Nas mortes provocadas por overdose, registou-se a presença de opiáceos destacavam-se em 53% dos casos, seguindo-se a cannabis (30%), a cocaína (28%) e a metadona (25%). Na grande maioria destas overdoses, foram detectadas várias misturas de substâncias, sobretudo entre benzodiazepinas e álcool e as drogas ilícitas.
Mas existiram também mortes cujas autópsias detectaram pelo menos uma substância ilícita. E, neste caso, os números são maiores: 268, sendo que em 141 dos casos foi possível obter informação sobre a causa de morte. Deste universo, e além das overdoses, as causas da morte foram atribuídas a acidentes (36%), morte natural (33%), suicídio (20%) e homicídio (6%).
Não é a primeira vez que um órgão de informação internacional aprofunda e investiga a luta contra as drogas que se desenvolveu em Portugal. O próprio Guardian tinha, em 2010, publicado um artigo em que expunha “o que o Reino Unido pode aprender com a política das drogas de Portugal”.
Mais recentemente, em Setembro deste ano, foi a vez do New York Times realizar uma longa reportagem onde promete explicar "como ganhar a guerra contra as drogas". "Portugal trata a adição como uma doença, não um crime", diz o jornal norte-americano, antes de citar as autoridades de Saúde nacionais, que estimavam que cerca de 25 mil portugueses consumissem então heroína, comparando com os 100 mil de consumidores na altura em que se iniciou esta política.
O Washington Post escreveu também um artigo sobre a mesma temática. “Porque é que quase ninguém morre de overdoses de drogas em Portugal”, lia-se no título deste texto publicado em Junho de 2015. Como se pôde verificar com os dados apresentados pelo SICAD, esta afirmação do diário norte-americano pode estar um pouco afastado da realidade dos números. Contudo, como nota o Post, a comparação com os outros países europeus aproxima o título da verdade.

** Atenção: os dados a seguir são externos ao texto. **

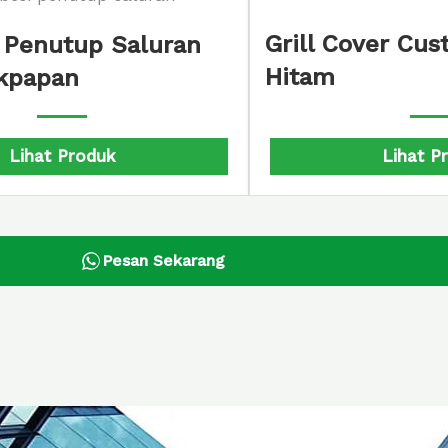
Grill Cover Cus
i Penutup Saluran
Hitam
ikpapan
Lihat P
Lihat Produk
Pesan Sekarang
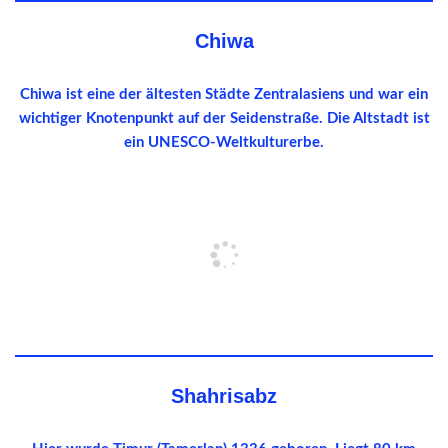
Chiwa
Chiwa ist eine der ältesten Städte Zentralasiens und war ein
wichtiger Knotenpunkt auf der Seidenstraße. Die Altstadt ist
ein UNESCO-Weltkulturerbe.
Shahrisabz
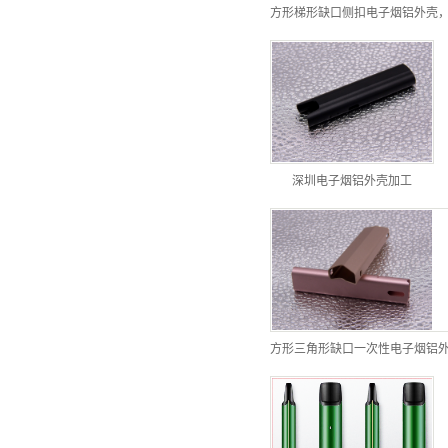
深圳电子烟铝外壳加工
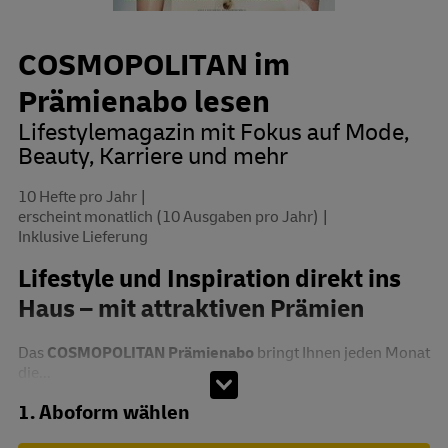
COSMOPOLITAN im
Prämienabo lesen
Lifestylemagazin mit Fokus auf Mode,
Beauty, Karriere und mehr
10 Hefte pro Jahr
erscheint monatlich (10 Ausgaben pro Jahr)
Inklusive Lieferung
Lifestyle und Inspiration direkt ins
Haus – mit attraktiven Prämien
Das
COSMOPOLITAN Prämienabo
bringt Ihnen jeden Monat
die...
Abo zusammenstellen
1. Aboform wählen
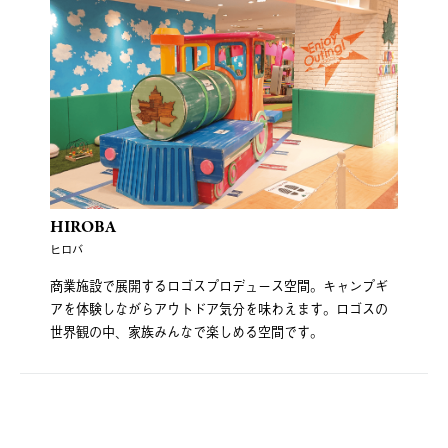
HIROBA
ヒロバ
商業施設で展開するロゴスプロデュース空間。キャンプギ
アを体験しながらアウトドア気分を味わえます。ロゴスの
世界観の中、家族みんなで楽しめる空間です。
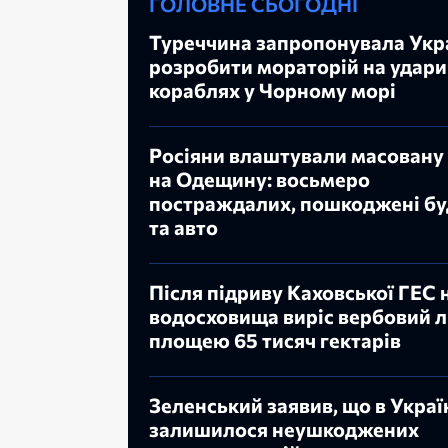
ГОЛОВНЕ СЬОГОДНІ
Туреччина запропонувала Укра
розробити мораторій на удари
кораблях у Чорному морі
Росіяни влаштували масовану
на Одещину: восьмеро
постраждалих, пошкоджені б
та авто
Після підриву Каховської ГЕС н
водосховища виріс вербовий л
площею 65 тисяч гектарів
Зеленський заявив, що в Украї
залишилося неушкоджених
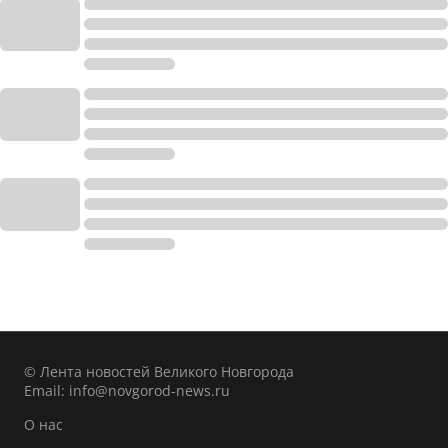
© Лента новостей Великого Новгорода
Email:
info@novgorod-news.ru
О нас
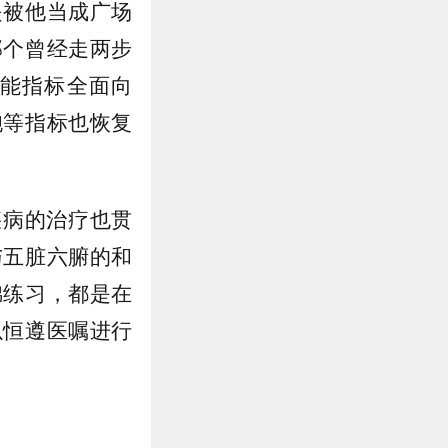
是被他当成广场
那个曾经走两步
能指标全面向
胞等指标也恢复
疾病的治疗也贯
与五脏六腑的和
锦练习，都是在
以恒遵医嘱进行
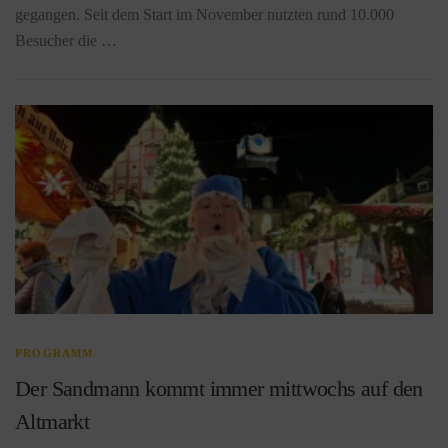
gegangen. Seit dem Start im November nutzten rund 10.000
Besucher die …
PROGRAMM
Der Sandmann kommt immer mittwochs auf den
Altmarkt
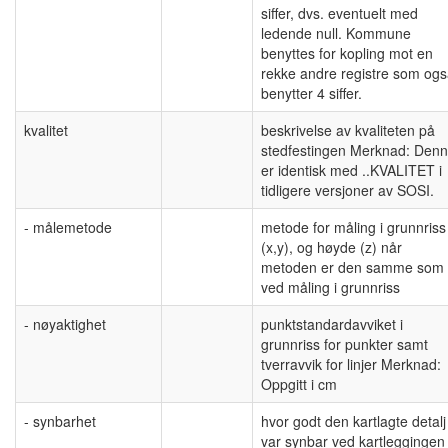
siffer, dvs. eventuelt med
ledende null. Kommune
benyttes for kopling mot en
rekke andre registre som og
benytter 4 siffer.
kvalitet
beskrivelse av kvaliteten på
stedfestingen Merknad: Den
er identisk med ..KVALITET i
tidligere versjoner av SOSI.
- målemetode
metode for måling i grunnriss
(x,y), og høyde (z) når
metoden er den samme som
ved måling i grunnriss
- nøyaktighet
punktstandardavviket i
grunnriss for punkter samt
tverravvik for linjer Merknad:
Oppgitt i cm
- synbarhet
hvor godt den kartlagte detalj
var synbar ved kartleggingen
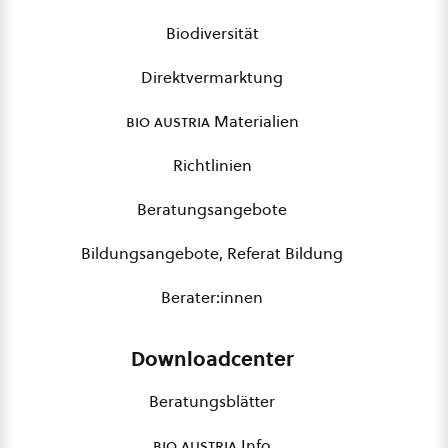
Biodiversität
Direktvermarktung
bio austria
Materialien
Richtlinien
Beratungsangebote
Bildungsangebote, Referat Bildung
Berater:innen
Downloadcenter
Beratungsblätter
bio austria
Info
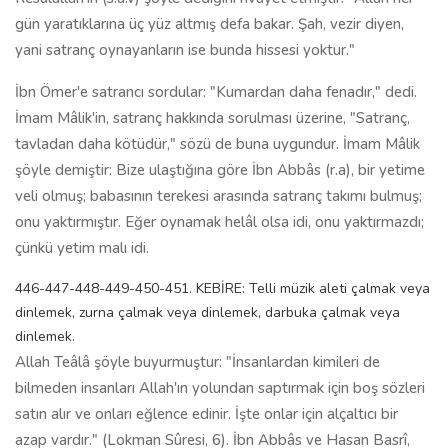
gün yaratıklarına üç yüz altmış defa bakar. Şah, vezir diyen,
yani satranç oynayanların ise bunda hissesi yoktur."
İbn Ömer'e satrancı sordular: "Kumardan daha fenadır," dedi.
İmam Mâlik'in, satranç hakkında sorulması üzerine, "Satranç,
tavladan daha kötüdür," sözü de buna uygundur. İmam Mâlik
şöyle demiştir: Bize ulaştığına göre İbn Abbâs (r.a), bir yetime
veli olmuş; babasının terekesi arasında satranç takımı bulmuş;
onu yaktırmıştır. Eğer oynamak helâl olsa idi, onu yaktırmazdı;
çünkü yetim malı idi.
446-447-448-449-450-451. KEBİRE: Telli müzik aleti çalmak veya
dinlemek, zurna çalmak veya dinlemek, darbuka çalmak veya
dinlemek.
Allah Teâlâ şöyle buyurmuştur: "İnsanlardan kimileri de
bilmeden insanları Allah'ın yolundan saptırmak için boş sözleri
satın alır ve onları eğlence edinir. İşte onlar için alçaltıcı bir
azap vardır." (Lokman Sûresi, 6). İbn Abbâs ve Hasan Basrî,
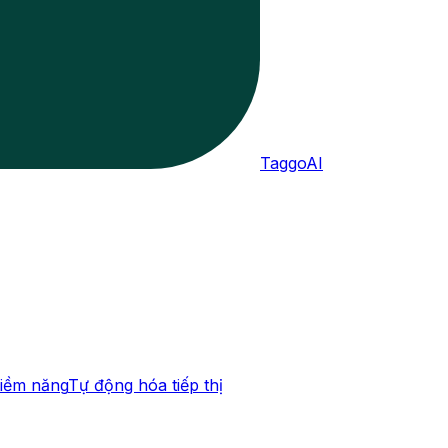
TaggoAI
tiềm năng
Tự động hóa tiếp thị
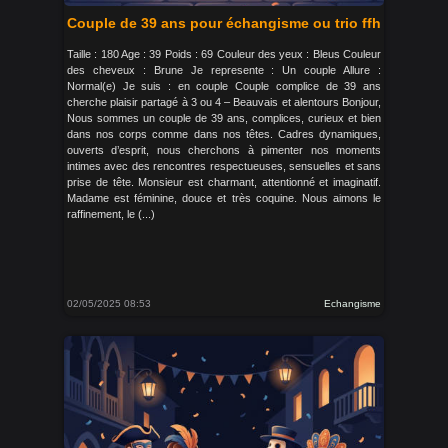
Couple de 39 ans pour échangisme ou trio ffh
Taille : 180 Age : 39 Poids : 69 Couleur des yeux : Bleus Couleur
des cheveux : Brune Je represente : Un couple Allure :
Normal(e) Je suis : en couple Couple complice de 39 ans
cherche plaisir partagé à 3 ou 4 – Beauvais et alentours Bonjour,
Nous sommes un couple de 39 ans, complices, curieux et bien
dans nos corps comme dans nos têtes. Cadres dynamiques,
ouverts d’esprit, nous cherchons à pimenter nos moments
intimes avec des rencontres respectueuses, sensuelles et sans
prise de tête. Monsieur est charmant, attentionné et imaginatif.
Madame est féminine, douce et très coquine. Nous aimons le
raffinement, le (...)
02/05/2025 08:53
Echangisme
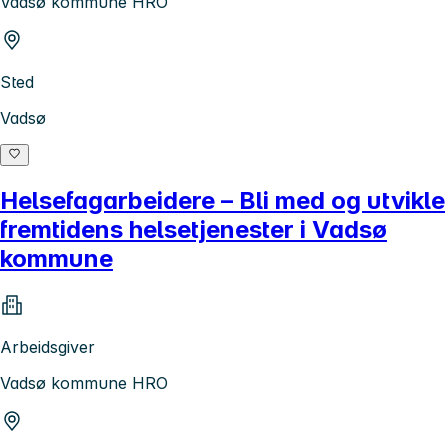
Vadsø kommune HRO
Sted
Vadsø
Helsefagarbeidere – Bli med og utvikle
fremtidens helsetjenester i Vadsø
kommune
Arbeidsgiver
Vadsø kommune HRO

Nesse mesmo ano o site Vox também se debruçou sobre o caso português, partindo de um estudo realizado por Glenn Greenwald para o Cato Institute. Descriminalização das drogas em Portugal: Lições para criar Políticas de Drogas Justas e Bem-Sucedidas era o título da investigação. A fama de Portugal neste âmbito chegou também ao Médio Oriente, através da Al-Jazira, que desenvolveu o assunto em Junho de 2016 com a publicação de uma reportagem em Portugal.